Recensione: Renaissance
Sempre dalla Danimarca, un altro progetto di melodic metalcore. È quello dei Between Oceans, formatisi nel 2015 e che, dopo una formativa gavetta, hanno dato alle stampe un EP (“Oxymoron”, 2018), un singolo (“Fade”, 2021) e, soprattutto, il tanto sospirato debut-album, “Renaissance”.
Molto evocativo il nome della band, che rimanda a spazi sconfinati in cui mare e cielo si sciolgono l’uno nell’altro, frastagliati da spruzzi salati e venti impetuosi. Sì, perché questo genere così particolare assorbe dagli oceani le motivazioni che sono alla base di un songwriting assolutamente caratteristico, la cui esecuzione modula la musica in maniera del tutto personale. Difficile se non impossibile, infatti, non riconoscere dopo le prime note i dettami di base che alimentano i Nostri, assieme a tante altre realtà che li accompagnano nella realizzazione di un disegno artistico unico nella sua foggia.
E allora giù con i micidiali stop’n’go, che spezzano il tempo, oltre alle reni (‘Watercarrier’). Stop’n’go, o anche breakdown che dir si voglia, i quali fungono da pesantissimi intervalli all’interno delle canzoni. Altrimenti rischiosamente monotone seppure le battute del drumming siano in ogni caso rapide, sciolte, a volte accidentate, a volte vogliose di valicare la barriera dei blast-beats (‘Crossroads’).
Oltre a questa caratteristica peculiare, ciò che colpisce sono le harsh vocals, che sembrano fuoriuscire da una gola raschiata da un coltello e che, qui, a tratti, si trasformano in growling (sic!). Assai possente il riffing, di derivazione statunitense come da enciclopedia della tipologia di cui trattasi. Riff su riff che formano un muro di suono non male nella sua integrità, reso compatto dal rombo del basso, profondo come la fossa delle Marianne. Su questo nitido cristallo, le cui linee sono taglienti come le lame di un bisturi, la chitarra solista disegna armoniche successioni di note, a mò di finissimi arabeschi e dorati orpelli.

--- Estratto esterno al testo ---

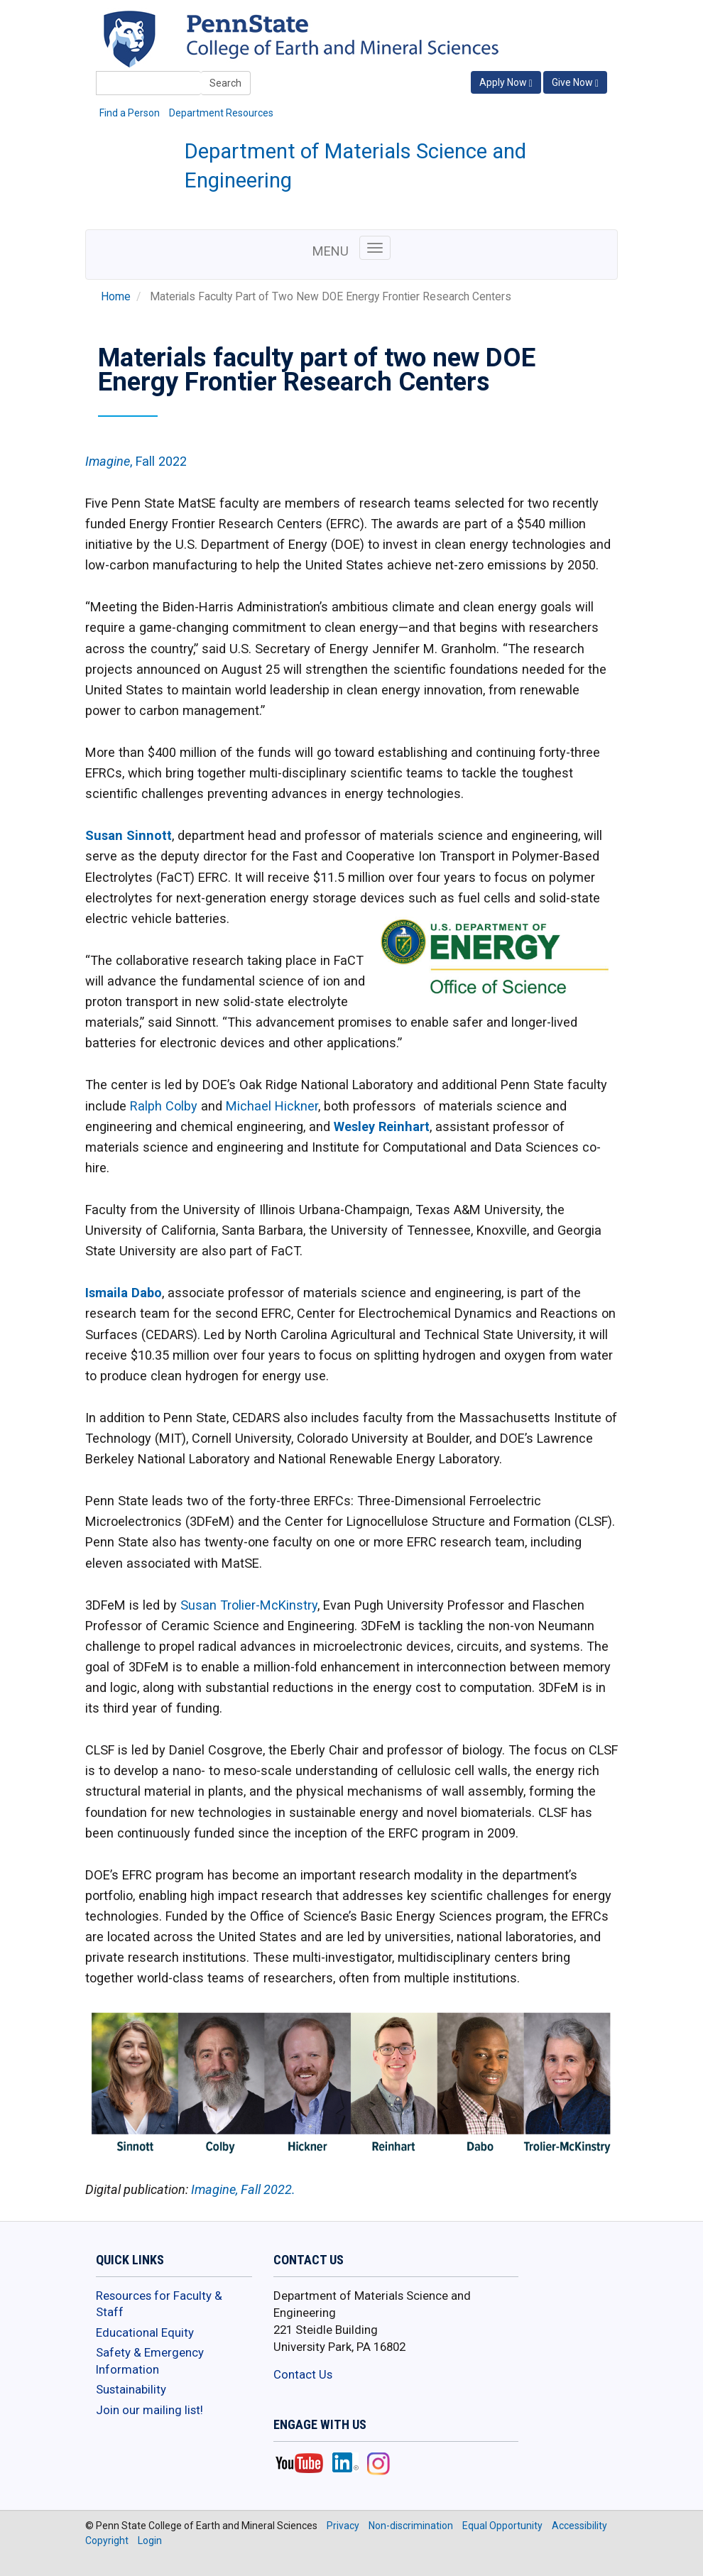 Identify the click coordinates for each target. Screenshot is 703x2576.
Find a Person (129, 113)
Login (150, 2540)
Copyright (107, 2540)
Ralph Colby (163, 1105)
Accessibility (579, 2525)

Ed è proprio qui, allora, che emerge il segno particolare principe del sound dei Between Oceans: la melodia, espressa principalmente mediante chorus cantanti con la voce pulita, come in ‘Legacy’; brano recalcitrante ma accattivante, obbediente all’antitesi fra rude veemenza e dolci ritornelli. Oltre a cori delicati e trasognanti, che instillano nel disco una rilevante visionarietà, moltiplicata nel suo effetto lisergico da insistenti campionamenti ambient che si dipanano quasi invisibili in sottofondo. Ma che hanno il compito decisivo di donare alle song di “Renaissance” la capacità di dipingere, nella mente, struggenti tramonti che si rispecchiano sulla superficie ondosa con tutti i colori del rosso. Oppure, di raffigurare tempeste che spostano l’immaginazione verso il blu del mare aperto.
A dire il vero non è che poi il combo di Copenhagen sia così melodico. Sicuro non si tratta di ragazzi senza spina dorsale. Certo, tutto quando scritto più su in ordine all’essere catchy è sempre valido, purtuttavia non sono poche le mazzate sulla schiena, come quelle fiondate da ‘Pressure’, per esempio. Cioè, l’LP appare un po’ più spostato verso la cattiveria musicale, invece che alla spasmodica ricerca dell’hit radiofonica, chiaramente impossibile da trovare fra i singoli episodi dell’LP stesso.
Insomma, si usa il bastone e la carota. Forse, più bastone che carota.
Questo è “Renaissance”, questi sono i Between Oceans.